E   Will MICV have a policy of taking an equity stake in every portfolio company and a seat on the company’s board?

Absolutely. MIC Ventures will aim to take equity or quasi equity stakes, depending on the structure of the transaction. We will in many ways have approaches in terms of investment criteria and investment policies that meet basic global standards and are similar to the criteria used by funds established under BDL Circular 331. The only thing that will differ is that our target market will be slightly different from others. Having said that, we see MIC Ventures as being complementary to Circular 331 funds, not as a competitor.

E   Will it be a strategy or policy of MIC Ventures to be a majority shareholder when investing in a company?

Our standard policy is not to have majority but to have reserved matters that protect MIC Ventures.

E   Will you seek international VCs to co-invest with you in Lebanon?

Yes, we will.

E   You also mentioned financial institutions. Do you see banks as your potential co-investors?

We see banks as potential co-investors on investments that are relevant to their businesses. For instance, if we have a specific investment in the Fintech space, it might be interesting for banks to come in as co-investors when MIC Ventures have a certain capacity and where they can fill the rest [of the investment need].

E   As for the size of investments that you are interested in doing, what are the parameters?
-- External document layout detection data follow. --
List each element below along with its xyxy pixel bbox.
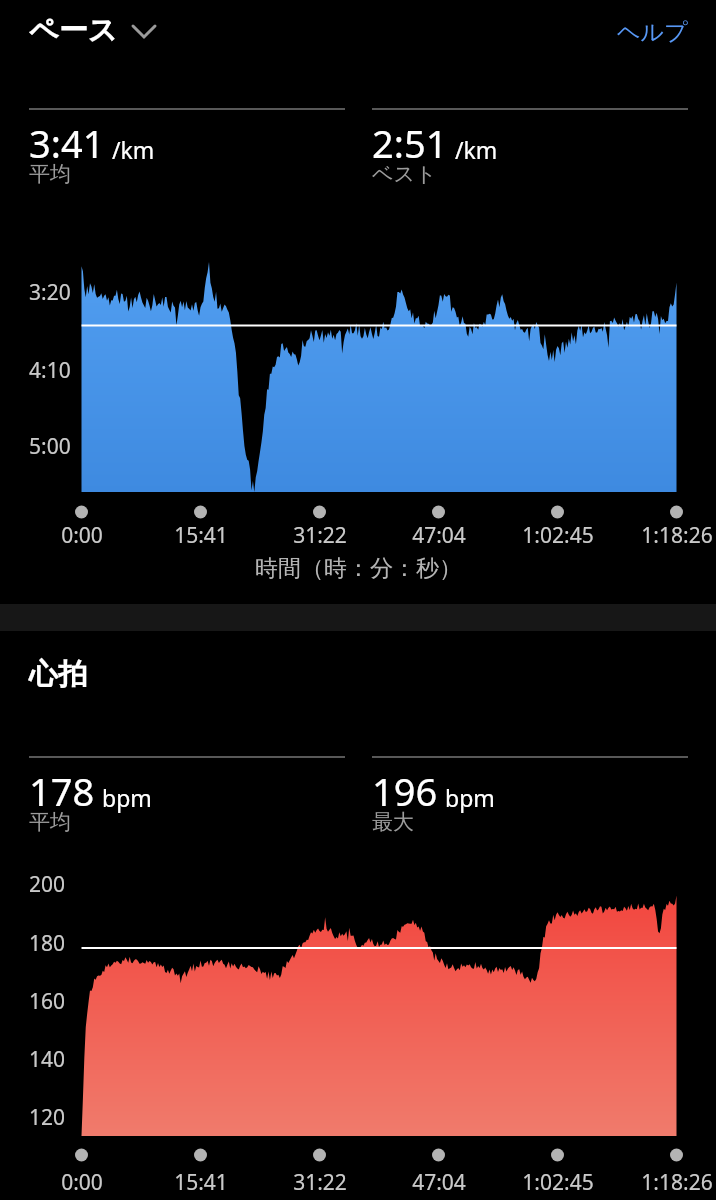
- staticText: 2:51: [372, 117, 448, 169]
- staticText: 1:02:45: [522, 521, 594, 550]
- staticText: 200: [29, 870, 66, 899]
- staticText: 心拍: [29, 656, 87, 693]
- staticText: 1:18:26: [641, 521, 713, 550]
- staticText: 3:41: [29, 117, 105, 169]
- staticText: ペース: [29, 12, 118, 49]
- staticText: 15:41: [174, 521, 228, 550]
- staticText: 平均: [29, 161, 71, 187]
- staticText: bpm: [445, 782, 495, 813]
- staticText: ヘルプ: [617, 18, 688, 47]
- staticText: 47:04: [412, 521, 466, 550]
- staticText: 15:41: [174, 1168, 228, 1197]
- staticText: 196: [372, 765, 438, 817]
- staticText: 1:18:26: [641, 1168, 713, 1197]
- staticText: 31:22: [293, 1168, 347, 1197]
- staticText: 178: [29, 765, 95, 817]
- staticText: ベスト: [372, 161, 437, 187]
- staticText: 0:00: [61, 521, 103, 550]
- staticText: 時間（時：分：秒）: [255, 554, 462, 583]
- button[interactable]: ヘルプ: [598, 18, 688, 47]
- staticText: 平均: [29, 809, 71, 835]
- staticText: 4:10: [29, 356, 71, 385]
- staticText: 180: [29, 929, 66, 958]
- staticText: 最大: [372, 809, 414, 835]
- staticText: 0:00: [61, 1168, 103, 1197]
- button[interactable]: ペース: [29, 12, 156, 49]
- staticText: bpm: [102, 782, 152, 813]
- staticText: 140: [29, 1045, 66, 1074]
- staticText: 5:00: [29, 432, 71, 461]
- staticText: 47:04: [412, 1168, 466, 1197]
- staticText: 160: [29, 987, 66, 1016]
- staticText: /km: [112, 134, 155, 165]
- staticText: 1:02:45: [522, 1168, 594, 1197]
- staticText: 31:22: [293, 521, 347, 550]
- staticText: /km: [455, 134, 498, 165]
- staticText: 120: [29, 1103, 66, 1132]
- staticText: 3:20: [29, 278, 71, 307]
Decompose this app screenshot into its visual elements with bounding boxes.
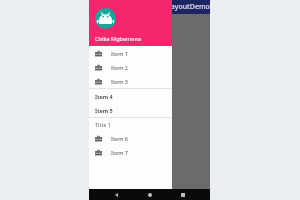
button[interactable]: Item 4 [89, 89, 172, 103]
staticText: Item 3 [111, 78, 128, 85]
button[interactable]: Back [111, 189, 122, 200]
staticText: LayoutDemo [167, 2, 210, 12]
button[interactable]: Item 7 [89, 145, 172, 159]
staticText: Title 1 [95, 121, 111, 128]
button[interactable]: Home [144, 189, 155, 200]
button[interactable]: Recents [177, 189, 188, 200]
button[interactable]: Item 3 [89, 74, 172, 88]
button[interactable]: Item 2 [89, 60, 172, 74]
button[interactable]: Item 5 [89, 103, 172, 117]
staticText: Item 2 [111, 64, 128, 71]
button[interactable]: Item 6 [89, 131, 172, 145]
staticText: Item 6 [111, 135, 128, 142]
staticText: Item 7 [111, 149, 128, 156]
staticText: Item 4 [95, 93, 113, 100]
button[interactable]: Item 1 [89, 46, 172, 60]
staticText: Chike Mgbemena [95, 35, 142, 42]
staticText: Item 5 [95, 107, 113, 114]
button[interactable]: Chike Mgbemena [89, 0, 172, 46]
staticText: Item 1 [111, 50, 128, 57]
Would you go as small as investing in a fresh startup or look at entrepreneurs that have just completed an acceleration round?

We are willing to go as low as $100,000 and we have a cap of $2 million unless the board decides otherwise.

E   But might there be limits from the perspective of the amount of work that is required for assessing a small opportunity, the due diligence and all?

We do not want to discard smaller investments if we see merit in them.

E   Can you elaborate more on the structure of the board and the venture and process under which MIC Ventures will proceed?

First, there is the management team which will source opportunities [and] present them to the investment committee—which we expect will convene every two to three months—and the final approval will be done by the board.

E   What is the structure of the board and investment committee?

With regards to the board, there is one independent member and the other members are equally split between the MICs. As for the investment committee, they are individuals who have a deep understanding in the ecosystem.

E   Is there already a strategy for exits from portfolio companies?         

The current ecosystem is not conducive to exits through public offering. We think that a trade sale or even an acquisition by MIC 1 or MIC 2 are more realistic exit strategies. We are realistic and that is why we are looking for companies that will survive and thrive without our continuous injection of capital.

E   How many board members and how many investment committee members do you have?

The board right now is composed of five individuals but will be expanded to seven. In terms of the investment committee, right now we have seven individuals.

E   What will be the frequency of the investment committee meetings?

In the beginning we will have them every two months and then probably every three to four months later on.

E   As to governance on the board level, do you adhere to standards for private enterprise?

It is a private entity and transparency standards will be applied on all transactions. We will have a website listing our portfolio companies.